[Start of section]
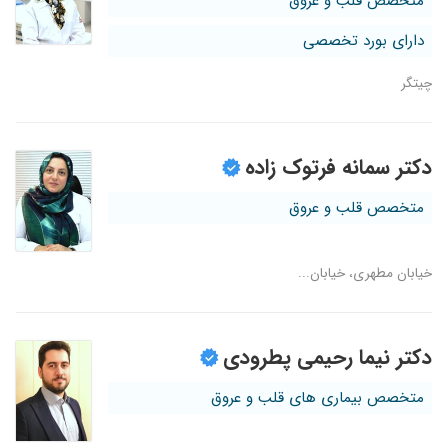
متخصص قلب و عروق
دارای بورد تخصصی
چیتگر
دکتر سمانه فرتوک زاده
متخصص قلب و عروق
خیابان مطهری، خیابان...
دکتر نیما رحیمی پطرودی
متخصص بیماری های قلب و عروق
[End of section]
TASK GOAL: From the line holding "دکتر نیما رحیمی پطرودی" down to the final line above, quote every line exactly and only those lines.

SOLUTION FOR THIS PROBLEM:
دکتر نیما رحیمی پطرودی
متخصص بیماری های قلب و عروق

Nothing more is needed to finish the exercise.